DATA LISTING —
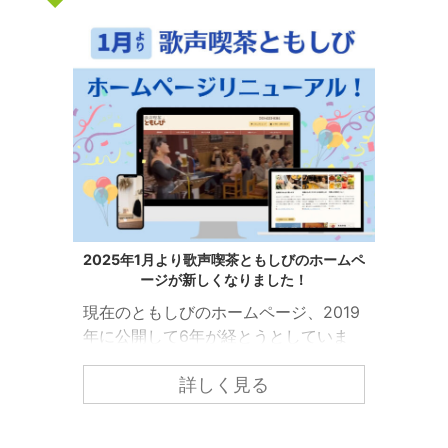
2025年1月より歌声喫茶ともしびのホームペ
ージが新しくなりました！
現在のともしびのホームページ、2019
年に公開して6年が経とうとしていま
す。 ともしびの中でも「歌声喫茶とも
しび」の情報をもっと皆様にわかりや
詳しく見る
すくお届けするために、ホームページ
のリニューアルを行いました！ こちら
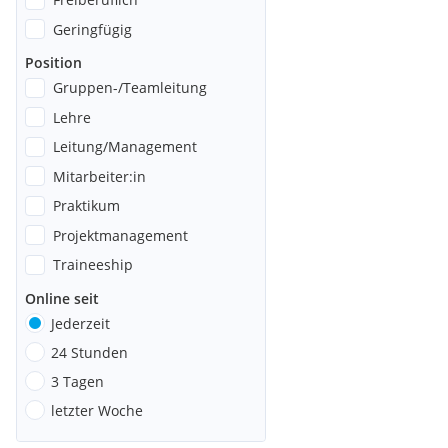
Geringfügig
Position
Gruppen-/Teamleitung
Lehre
Leitung/Management
Mitarbeiter:in
Praktikum
Projektmanagement
Traineeship
Online seit
Jederzeit
24 Stunden
3 Tagen
letzter Woche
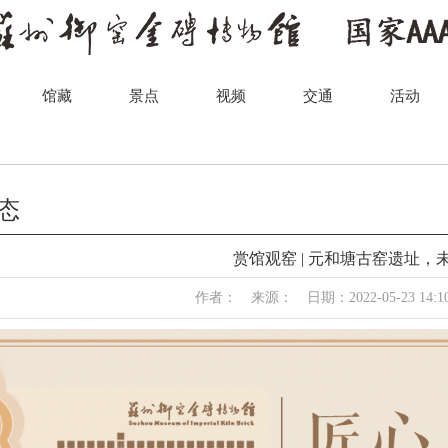
馆藏
景点
视频
交通
活动
态
赏馆观窑 | 元和塘古窑遗址，
作者： 来源： 日期：2022-05-23 14:1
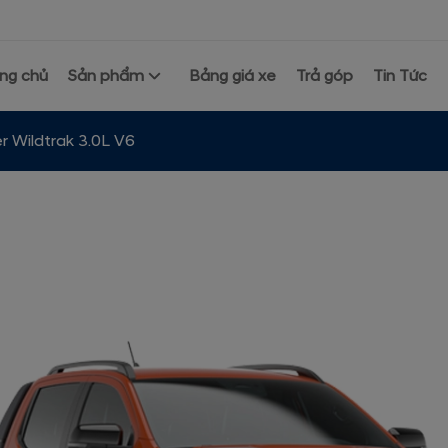
ng chủ
Sản phẩm
Bảng giá xe
Trả góp
Tin Tức
r Wildtrak 3.0L V6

DIRECTIONS FOR THIS TASK — The reply should repeat the data in full, exactly as given, and contain no pictures.

RESPONSE AREA —
2025年1月より歌声喫茶ともしびのホームペ
ージが新しくなりました！
現在のともしびのホームページ、2019
年に公開して6年が経とうとしていま
す。 ともしびの中でも「歌声喫茶とも
しび」の情報をもっと皆様にわかりや
詳しく見る
すくお届けするために、ホームページ
のリニューアルを行いました！ こちら
Geringfügig
Position
Gruppen-/Teamleitung
Lehre
Leitung/Management
Mitarbeiter:in
Praktikum
Projektmanagement
Traineeship
Online seit
Jederzeit
24 Stunden
3 Tagen
letzter Woche
馆藏
景点
视频
交通
活动
态
赏馆观窑 | 元和塘古窑遗址，
作者： 来源： 日期：2022-05-23 14:1
ng chủ
Sản phẩm
Bảng giá xe
Trả góp
Tin Tức
r Wildtrak 3.0L V6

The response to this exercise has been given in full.